Motivational speakers and inspirational quotes tell us to “do one thing a day that scares [us].” Well, I just did a whole summer’s worth of something that terrified me and came out the victor: I did math.
I know that for you numerically literate folks that doesn’t seem like much, but math and numbers have never been my strong suit, and while I have always excelled at social sciences and language arts, I have failed equally at anything entailing mathematical concepts and reasoning. I like to think of myself as an out-of-the-box thinker, and while I am very logical in most of my thought patterns and belief systems, I have just never been able to conquer the world of mathematics. In fact, while most of my grades consist of A’s and A pluses, I have never attained higher than a C in math…until now.
I was terrified when I began my course this summer. I needed to upgrade my math to enter into the program I will be taking this fall, and I was almost sure I wouldn’t make it. Needless to say I put in more hours studying for math tests over the past few months than I have ever put into any one class. I pushed myself -for hours and even days on end- to study, practice and re-practice until I was able to wrap my head around the content. With many nerves shot and seemingly on the edge of a mental breakdown, I wrote three midterms and was surprised to get the top mark in my class: A 98 percent average overall!
Elated just at that, my professor then informed me last week that I (along with just one other student) had achieved such a high mark on all of my exams that I am excused from writing the final exam (worth 40 per cent).
While I have faced many of my fears in life already -ie. diving, bungee jumping and barrelling down a mountain on two sticks (a.k.a. skiing)- before I began my math course I would have rather taken my chances with sharks in open water before having to write a math test. But now that I’ve done it and excelled, I feel my self-confidence building to pre-anxiety heights. Any self-doubt that I had is waning as I feel like I have already achieved what I once thought was impossible, and if I am capable of achieving the impossible, then I must be capable of achieving anything I set my mind to!
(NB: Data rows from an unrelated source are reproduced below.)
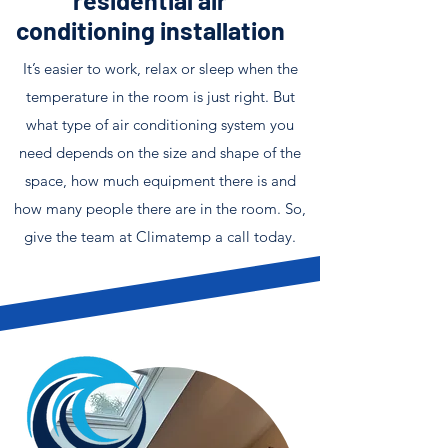
residential air
conditioning installation
It’s easier to work, relax or sleep when the
temperature in the room is just right. But
what type of air conditioning system you
need depends on the size and shape of the
space, how much equipment there is and
how many people there are in the room. So,
give the team at Climatemp a call today.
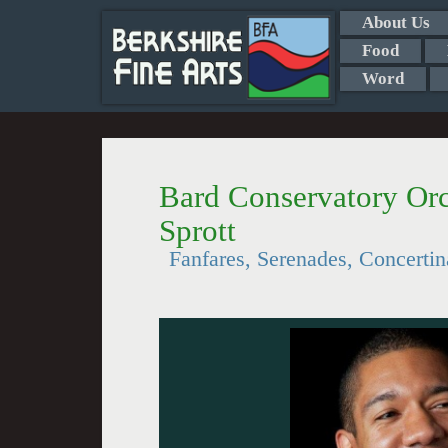
About Us
Food
Word
Bard Conservatory Orc
Sprott
Fanfares, Serenades, Concertin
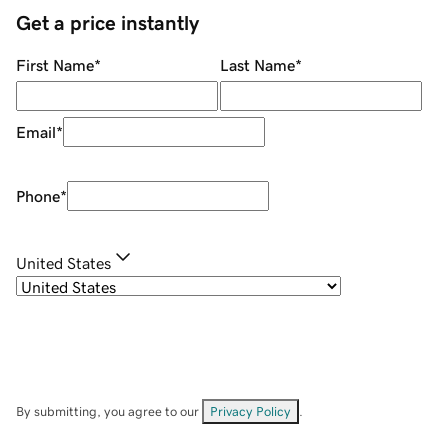
Get a price instantly
First Name
*
Last Name
*
Email
*
Phone
*
United States
By submitting, you agree to our
Privacy Policy
.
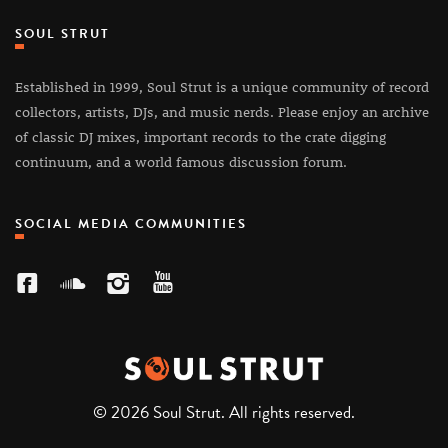
SOUL STRUT
Established in 1999, Soul Strut is a unique community of record
collectors, artists, DJs, and music nerds. Please enjoy an archive
of classic DJ mixes, important records to the crate digging
continuum, and a world famous discussion forum.
SOCIAL MEDIA COMMUNITIES
© 2026 Soul Strut. All rights reserved.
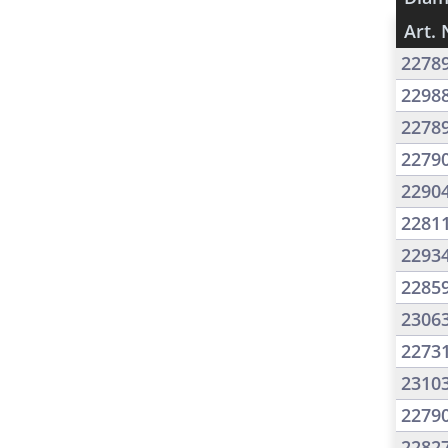
Art. 
2278
2298
2278
2279
2290
2281
2293
2285
2306
2273
2310
2279
2282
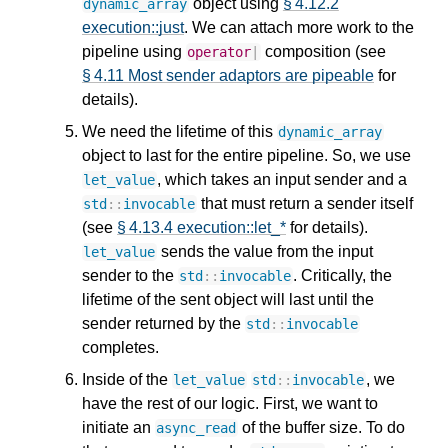
object using
§ 4.12.2
dynamic_array
execution::just
. We can attach more work to the
pipeline using
composition (see
operator
|
§ 4.11 Most sender adaptors are pipeable
for
details).
We need the lifetime of this
dynamic_array
object to last for the entire pipeline. So, we use
, which takes an input sender and a
let_value
that must return a sender itself
std
::
invocable
(see
§ 4.13.4 execution::let_*
for details).
sends the value from the input
let_value
sender to the
. Critically, the
std
::
invocable
lifetime of the sent object will last until the
sender returned by the
std
::
invocable
completes.
Inside of the
, we
let_value
std
::
invocable
have the rest of our logic. First, we want to
initiate an
of the buffer size. To do
async_read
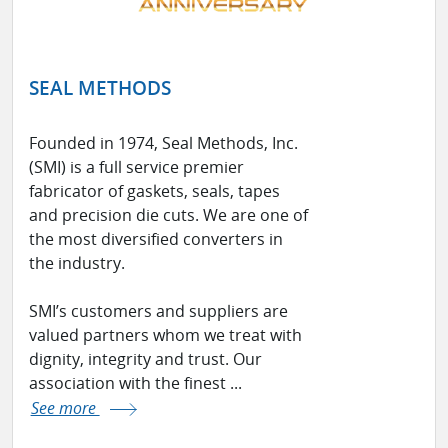
SEAL METHODS
Founded in 1974, Seal Methods, Inc.
(SMI) is a full service premier
fabricator of gaskets, seals, tapes
and precision die cuts. We are one of
the most diversified converters in
the industry.
SMI’s customers and suppliers are
valued partners whom we treat with
dignity, integrity and trust. Our
association with the finest ...
See more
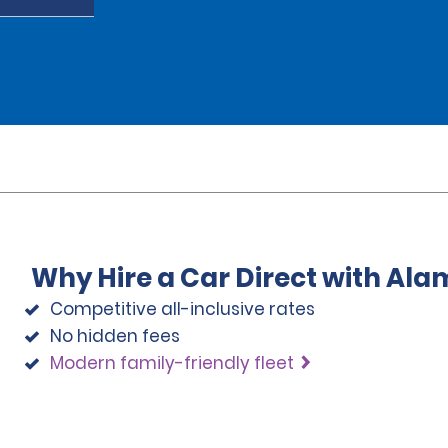
Why Hire a Car Direct with Ala
Competitive all-inclusive rates
No hidden fees
Modern family-friendly fleet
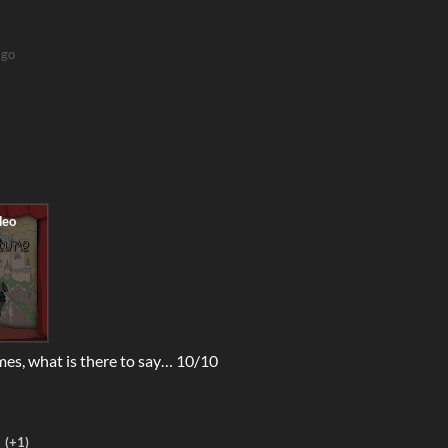
ago
mes, what is there to say… 10/10
(+1)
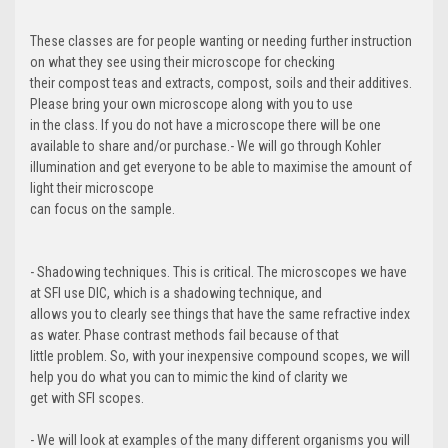
These classes are for people wanting or needing further instruction
on what they see using their microscope for checking
their compost teas and extracts, compost, soils and their additives.
Please bring your own microscope along with you to use
in the class. If you do not have a microscope there will be one
available to share and/or purchase.- We will go through Kohler
illumination and get everyone to be able to maximise the amount of
light their microscope
can focus on the sample.
- Shadowing techniques. This is critical. The microscopes we have
at SFI use DIC, which is a shadowing technique, and
allows you to clearly see things that have the same refractive index
as water. Phase contrast methods fail because of that
little problem. So, with your inexpensive compound scopes, we will
help you do what you can to mimic the kind of clarity we
get with SFI scopes.
- We will look at examples of the many different organisms you will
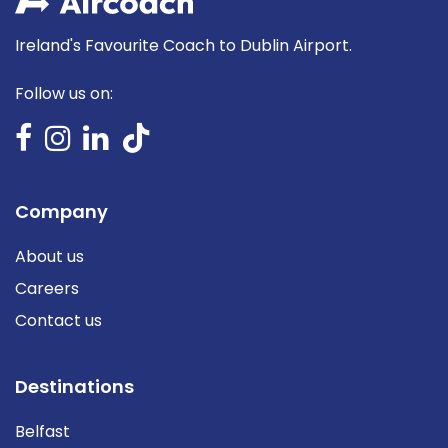
Ireland's Favourite Coach to Dublin Airport.
Follow us on:
Company
About us
Careers
Contact us
Destinations
Belfast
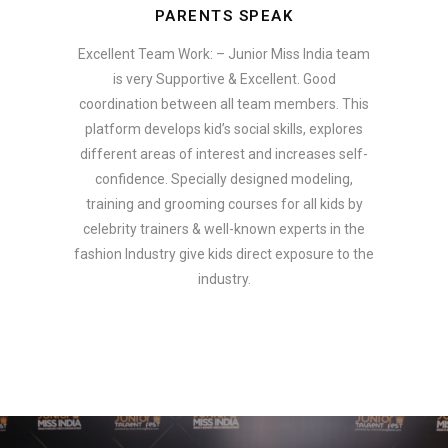
PARENTS SPEAK
Excellent Team Work: – Junior Miss India team
is very Supportive & Excellent. Good
coordination between all team members. This
platform develops kid’s social skills, explores
different areas of interest and increases self-
confidence. Specially designed modeling,
training and grooming courses for all kids by
celebrity trainers & well-known experts in the
fashion Industry give kids direct exposure to the
industry.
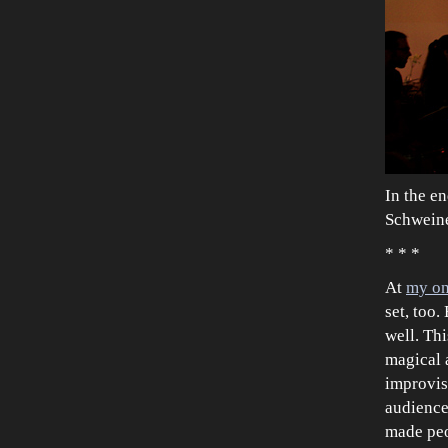
In the en
Schweine
* * *
At
my onl
set, too
well. Th
magical 
improvis
audience
made peo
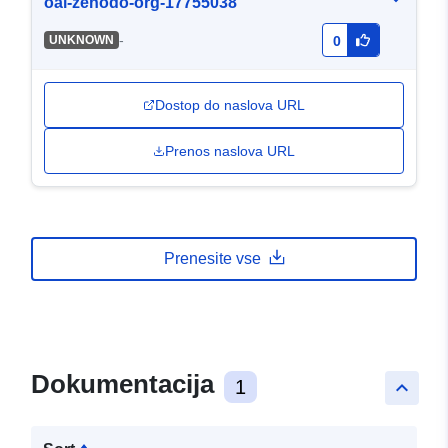
oai-zenodo-org-17755038
-
UNKNOWN
0
Dostop do naslova URL
Prenos naslova URL
Prenesite vse
Dokumentacija
1
keyboard_arrow_up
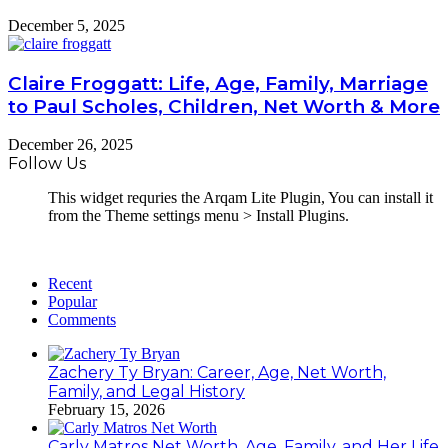
December 5, 2025
Claire Froggatt: Life, Age, Family, Marriage
to Paul Scholes, Children, Net Worth & More
December 26, 2025
Follow Us
This widget requries the Arqam Lite Plugin, You can install it
from the Theme settings menu > Install Plugins.
Recent
Popular
Comments
Zachery Ty Bryan: Career, Age, Net Worth,
Family, and Legal History
February 15, 2026
Carly Matros Net Worth, Age, Family, and Her Life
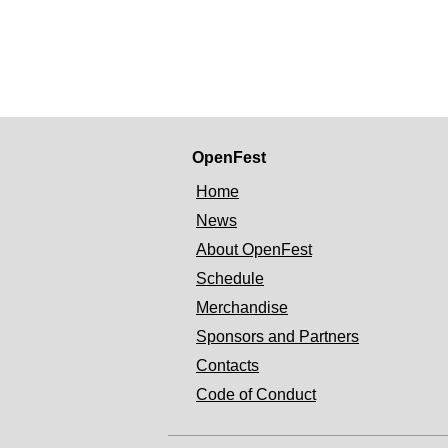
OpenFest
Home
News
About OpenFest
Schedule
Merchandise
Sponsors and Partners
Contacts
Code of Conduct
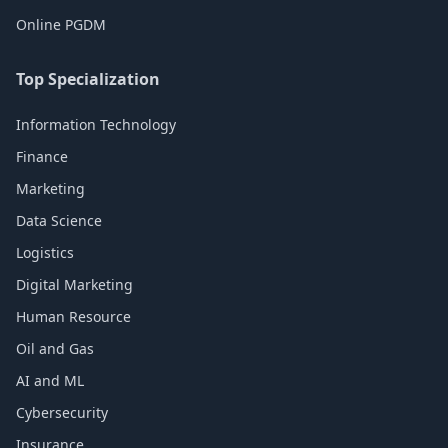
Online PGDM
Top Specialization
Information Technology
Finance
Marketing
Data Science
Logistics
Digital Marketing
Human Resource
Oil and Gas
AI and ML
Cybersecurity
Insurance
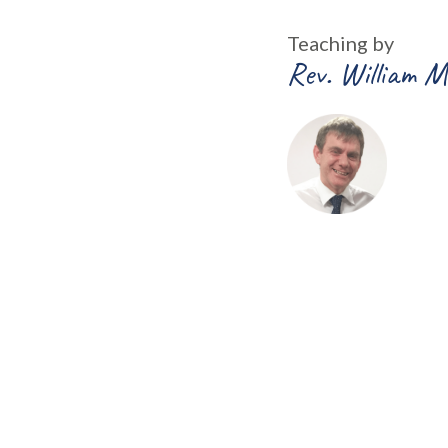
Teaching by
Rev. William M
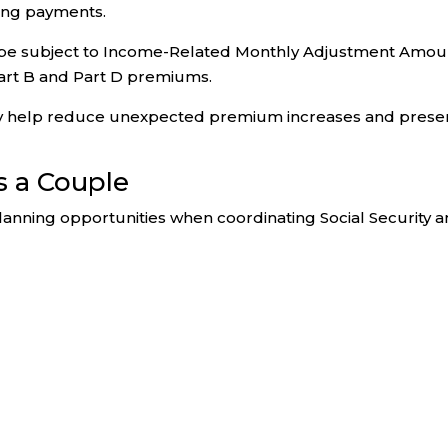
ving payments.
ay be subject to Income-Related Monthly Adjustment Amou
art B and Part D premiums.
y help reduce unexpected premium increases and prese
s a Couple
lanning opportunities when coordinating Social Security 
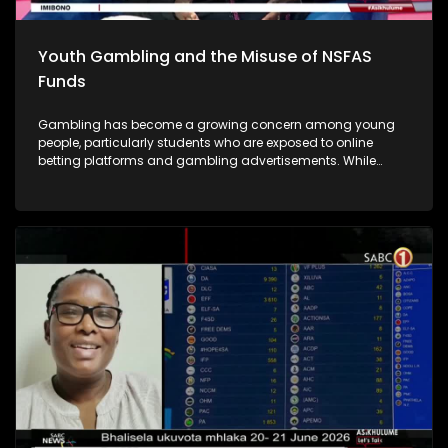
Youth Gambling and the Misuse of NSFAS
Funds
Gambling has become a growing concern among young
people, particularly students who are exposed to online
betting platforms and gambling advertisements. While
some students participate in gambling for entertainment or
in the hope of making quick money, many end up losing
significant amounts of money and developing unhealthy
gambling habits. A major concern is that some students are
using their funds from the National Student Financial Aid
Scheme (NSFAS), which are intended to cover educational
expenses.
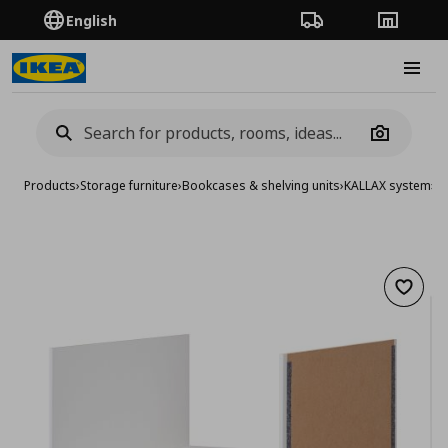
English
Order Tracking
Stores
Burge
Camera
Products
›
Storage furniture
›
Bookcases & shelving units
›
KALLAX system
›
KA
Add to 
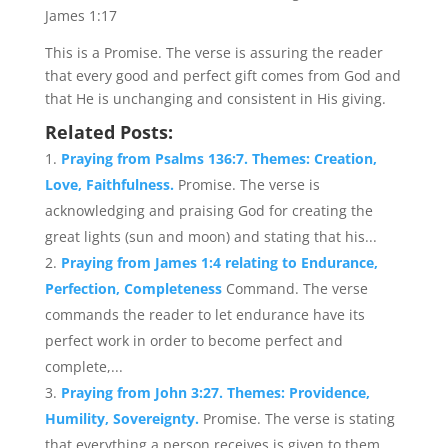
James 1:17
This is a Promise. The verse is assuring the reader
that every good and perfect gift comes from God and
that He is unchanging and consistent in His giving.
Related Posts:
Praying from Psalms 136:7. Themes: Creation,
Love, Faithfulness.
Promise. The verse is
acknowledging and praising God for creating the
great lights (sun and moon) and stating that his...
Praying from James 1:4 relating to Endurance,
Perfection, Completeness
Command. The verse
commands the reader to let endurance have its
perfect work in order to become perfect and
complete,...
Praying from John 3:27. Themes: Providence,
Humility, Sovereignty.
Promise. The verse is stating
that everything a person receives is given to them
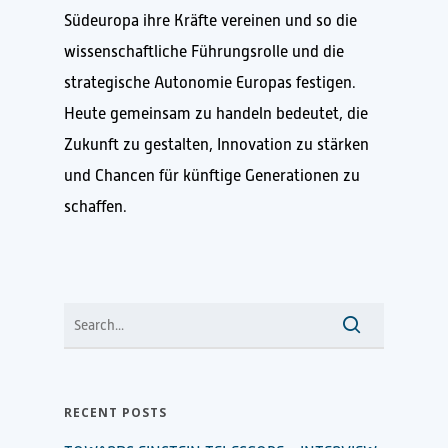
Südeuropa ihre Kräfte vereinen und so die
wissenschaftliche Führungsrolle und die
strategische Autonomie Europas festigen.
Heute gemeinsam zu handeln bedeutet, die
Zukunft zu gestalten, Innovation zu stärken
und Chancen für künftige Generationen zu
schaffen.
RECENT POSTS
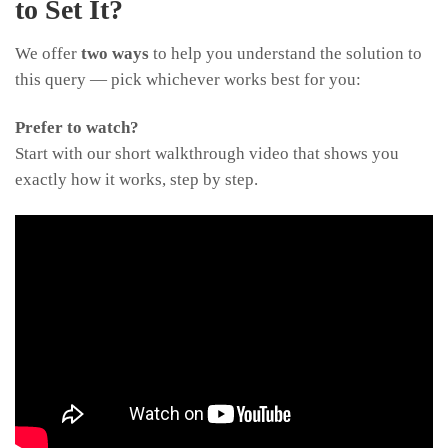
to Set It?
We offer
two ways
to help you understand the solution to
this query — pick whichever works best for you:
Prefer to watch?
Start with our short walkthrough video that shows you
exactly how it works, step by step.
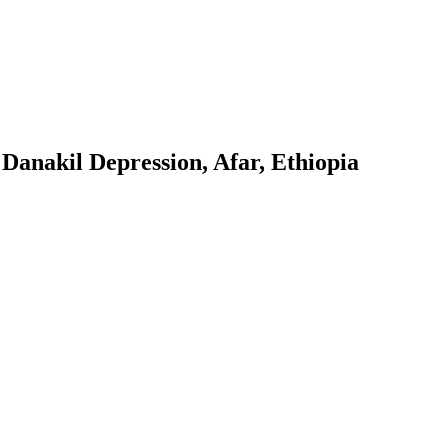
e Danakil Depression, Afar, Ethiopia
We all have our own fears, worries and reasons for self-doubt in life, some of them logical, and some not so much. And many of these insecurities are precisely the reason behind our anxiety and even depression. But the only way we will ever be able to overcome what scares us is to do what scares us. For me, I still have a ways to go before I can truly say that my anxiety is behind me, but achieving what I have so far this year -especially in a subject that I thought was beyond my capabilities- has proven to me that I’m smarter, more able and generally worth more than I often give myself credit for.
So what’s the next step? Well, after I get through my next and final math course this fall, my partner and I will be travelling to South Africa to face my new ultimate fear: cage diving with Great White sharks. After that I just need to conquer spiders and I will literally be invincible. Until then, I am but a mere human with fears like everybody else, working to be a better, stronger and more mentally stable version of myself every day.